The third panel was on cancer immunotherapy. Apparently this is the hot area of cancer research these days. It’s about getting the patient’s own immune system to attack cancer cells.
What I took away from this panel: Seems like a promising area; some of these already exist and are available, for certain cancers; and oh golly there’s a lot more to learn.
It was mid-afternoon and I was getting a little loopy. And cartoony. I’m a little afraid that some panelist or moderator will stumble across this blog post and be insulted by how bad they look. To them I apologize: It’s not you. You’re beautiful. I’m just terrible at drawing people.
- NCI-MATCH trial will help. – NCI-MATCH is a huge clinical trial that is trying to match drugs to people based on the genetics of the tumor. Read more from the National Cancer Institute (NCI).
- The hope is to be able to treat patients for a while and get a long-term response. – With immunotherapy, you should be able treat a person for a few months to teach their immune system what the cancer looks like, then stop treatment–and, much later, the immune system will still know that it’s supposed to attack those cancer cells. She hopes.
- The human body has the ability to rid itself of cancer if we [do a complicated thing]. – I didn’t capture the exact complicated thing he was talking about, but it sounded like a pretty big “if.”
The final panel of the day was supposed to be about how research is funded but was still mostly about cancer immunotherapy, I think. It was the end of the day. My attention had largely run out. I was tired of drawing people in chairs. Also, I know the moderator and didn’t want to do a terrible drawing of her. So instead I made her into a papaya.

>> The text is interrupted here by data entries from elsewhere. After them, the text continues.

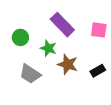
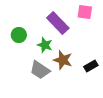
pink square: (99, 30) -> (85, 12), moved
gray trapezoid: (30, 74) -> (40, 70), moved

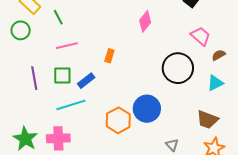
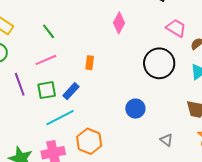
green line: (58, 17) -> (49, 31), moved
purple line: (34, 78) -> (20, 84), moved
blue circle: (147, 109) -> (135, 109), size x0.7
orange hexagon: (118, 120) -> (89, 141), moved

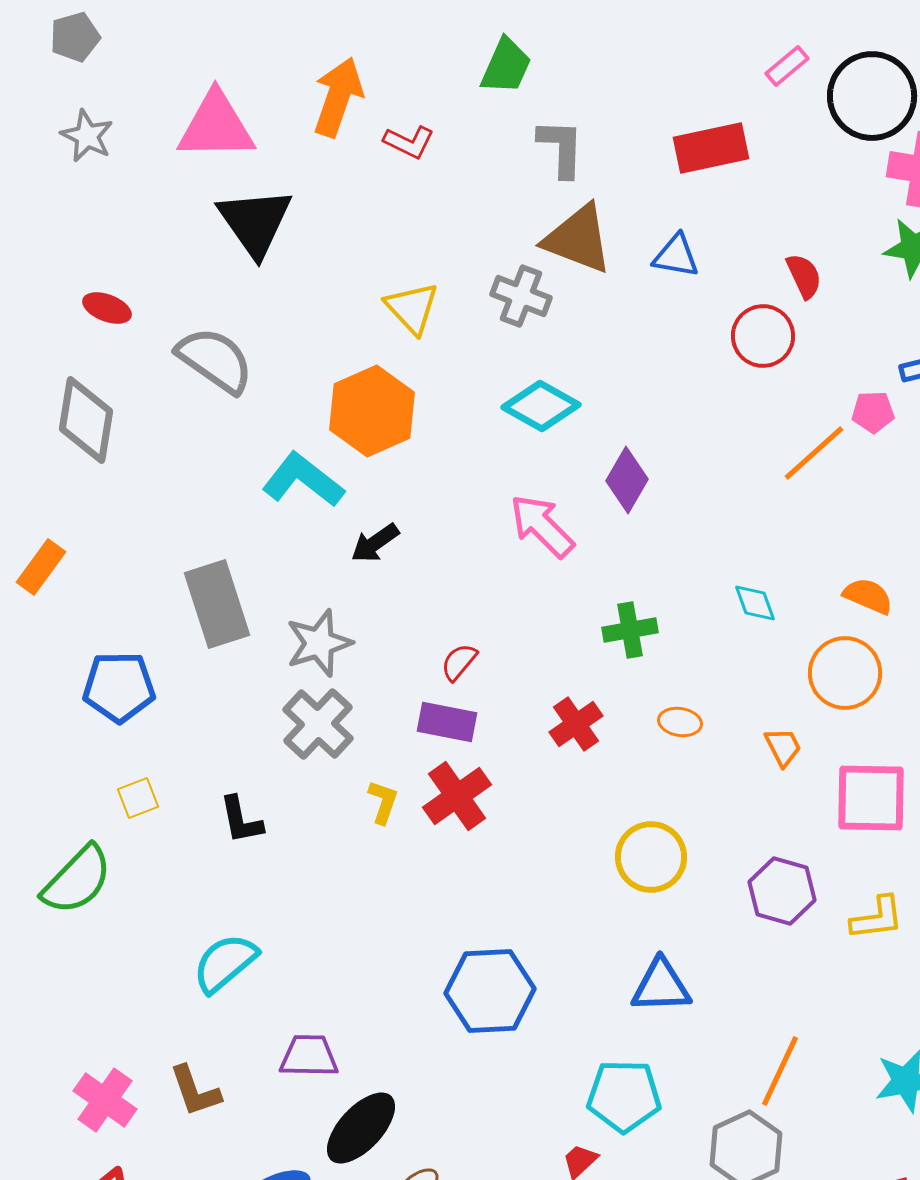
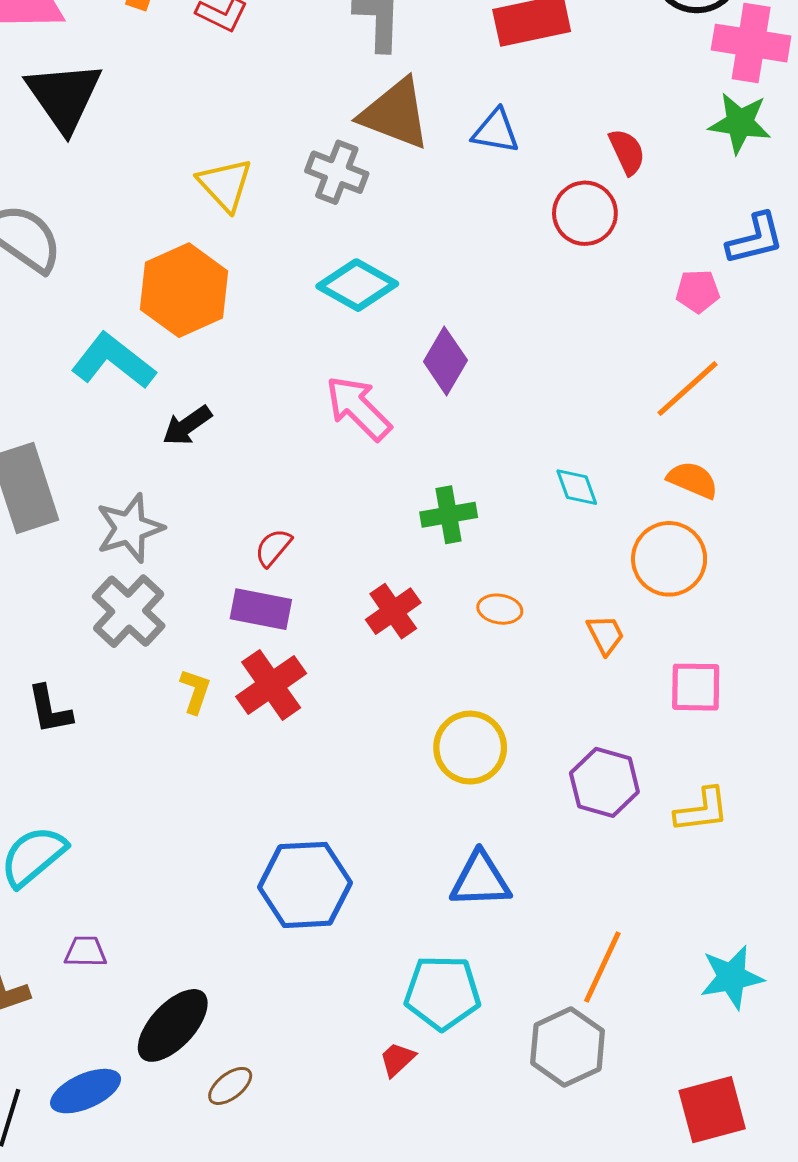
orange line: (814, 453) -> (688, 389), moved
pink square: (871, 798) -> (696, 687), size x0.7
purple trapezoid: (309, 1056) -> (86, 952), moved, size x0.7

- Grapes: Investors want to know what you’re going to use their investment for—academia does research better than small companies.
- Tomato: For any clinical trial, you need firm endpoints to show patient benefit. – Endpoints are what you measure in a clinical trial. Like, if you’re trying to get the FDA to let you market a new drug for high blood pressure, one of your endpoints should probably be decreased blood pressure. (Just spitballing here. I’ve never actually tried to get approval for a new antihypertension drug.)
- We measure the durability of the response in years, not months. – This is that point about immunotherapy again, that people should theoretically stay cancer-free for a pretty long time after they stop treatment.
It was a good day. I learned some things. And you get to look at fruits in chairs.
Art: Helen Fields. 100% Helen Fields.